If you have limited time to train or simply want the “biggest bang for your training buck”, then you need to focus on the basics. Forget about the specialty exercises for the time and bust your butt on those primary exercises. You won’t be disappointed.
Let me put it another way: if you train hard, increase the weight you use for your exercises, and train consistently on the basic exercises, and you are eating smart, then you will have a body that most people will only dream of achieving. AND you’ll do it in much less time than you might think is possible.
There’s a reason for you to focus on the big, basic, compound exercises mentioned above – because they work! And there is a simple explanation for why I don’t tell you to work hard at isolation exercises such as triceps kick-backs, cable pec flyes, leg extensions, lateral raises, and other isolation movements – because they are NOT nearly as effective as the basics.
Brooks Kubik once again sums things up nicely in Dinosaur Training on why you can’t build a strong and great looking body with nothing but isolation exercises:
If you don’t believe me, then train for three months on a program that consists of nothing but leg extensions, leg curls, pec deck movements, concentration curls, and tricep kickbacks . . . After that period of time, train for three months on a program where you do nothing but bench presses, squats, and pull downs on Monday and nothing but presses, deadlifts, and curls on Thursday . . . At the end of the second three month period you will be enormously bigger and stronger than when you started the program. The first program will be a waste of time while the second program will be very productive, solely because you have focused your attention on the important exercises.
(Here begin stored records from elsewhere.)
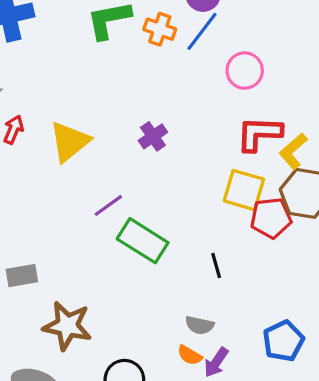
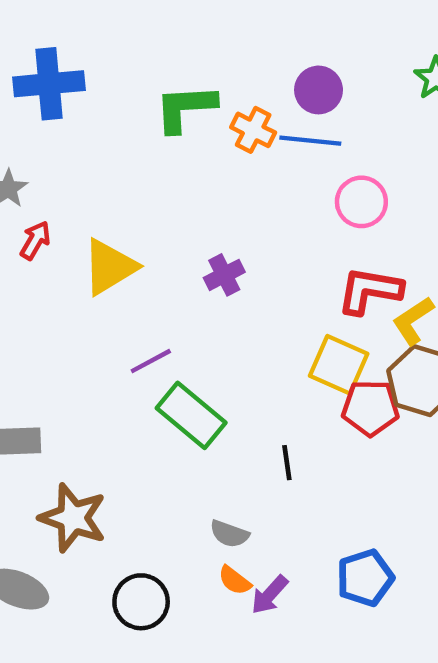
blue line: (202, 31) -> (310, 141), turned 51
gray semicircle: (200, 325) -> (229, 534), moved

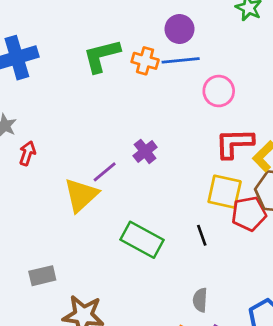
yellow triangle: (110, 267) -> (81, 195), moved
purple line: (151, 361) -> (105, 172), moved
black line: (287, 463) -> (202, 235), moved
gray semicircle: (229, 534) -> (200, 300), moved, turned 85

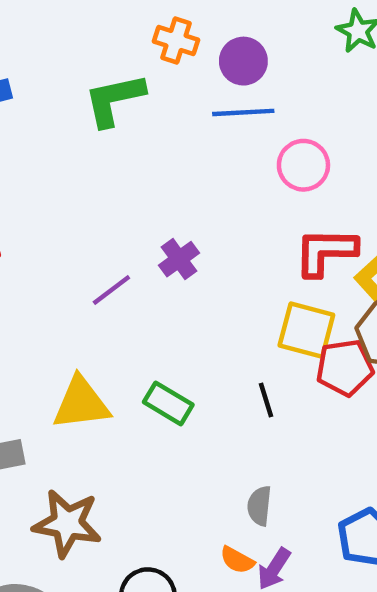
orange cross: (145, 61) -> (176, 41), moved
yellow triangle: (81, 195) -> (81, 403), moved, turned 33
green rectangle: (142, 240) -> (168, 403), size x0.7

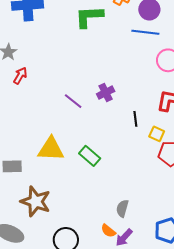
purple line: (111, 290) -> (73, 101), turned 66
yellow square: (306, 330) -> (157, 134), size x0.6
black line: (266, 400) -> (135, 119), moved

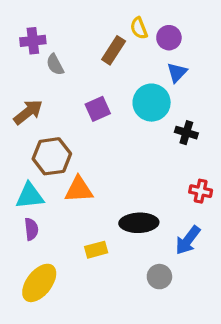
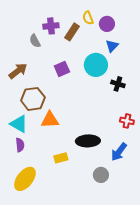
purple cross: (33, 41) -> (51, 26), moved
cyan triangle: (30, 196) -> (19, 124), turned 36

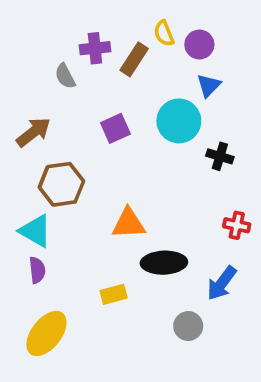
orange triangle: (50, 120) -> (129, 223), moved

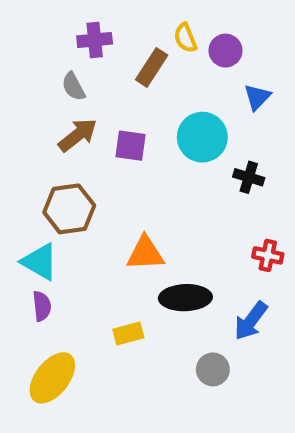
purple cross: (95, 48) -> (95, 40), moved
blue triangle: (209, 86) -> (257, 97), moved
purple square: (115, 128) -> (130, 146), turned 32
brown arrow: (33, 132) -> (78, 135), moved

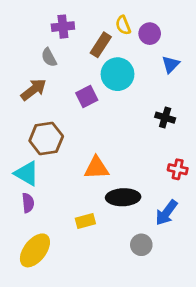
brown arrow: (78, 135) -> (34, 90), moved
cyan circle: (202, 137) -> (118, 74), moved
purple square: (130, 146) -> (87, 97), turned -35

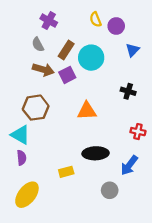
purple cross: (63, 27) -> (49, 21), turned 35
brown rectangle: (101, 45) -> (66, 50), moved
brown arrow: (34, 90) -> (43, 70), moved, turned 54
orange triangle: (97, 168) -> (87, 111), moved

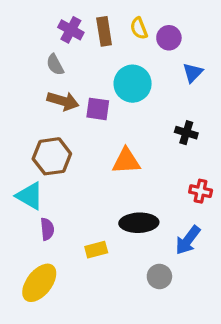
brown rectangle: (66, 50) -> (104, 31), moved, turned -42
purple square: (67, 75) -> (98, 109), turned 35
purple semicircle: (22, 158) -> (47, 229), moved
Here’s a quick note for all of the ladies who read the “enormously bigger and stronger” part and freaked out – that message is for men, and Dinosaur Training is written for men. However, I train with the same big, basic exercises and train as heavy as possible, and so the women that I train. No one, and I repeat, no one, has gotten “enormously big” or “big” in any negative use of the term when applied to a female. In fact, they look far better when training in this manner than they did when following the typical “women friendly” workouts that are so prevalent in magazines, books, and TV shows today. Ladies, heavy lifting with the basic exercises is your ticket to a better looking body. If that wasn’t true, then I would be out of a job.
Tony Gentilcore had an excellent post on this the other day, and if you want more information about lifting heavy and NOT getting big and bulky, you can check it out here.
Bottom line: man or woman, training hard and heavy with the basics WORKS.
Why YOU Should Train for STRENGTH
This is something I go in depth about in Fat Loss Detour, and it is something I feel very strongly about. But the question remains: why should you train for strength, even if your only concern is to look better in a swim suit?
Simple: because it’s a sure fire way to actually make progress in the gym, and making progress through improved performance in the basic exercises is the fastest and most effective way to transform your body. Combine that with smart eating principles and you will be well on your way to building not only a great looking body, but a strong body as well. What could be better than that?
Look. There is no stock or secret club for hard and heavy training with basic exercises. I have no ulterior motive in making these suggestions. I am sharing with you the information that I have seen produce results time and time again, without fail. If wimpy isolation exercises would transform your body, I would tell you to do them. But I’m not here to lie to you or give you warm, fuzzy feelings about changing your body. If you want results, you’re going to have to work HARD on the basics.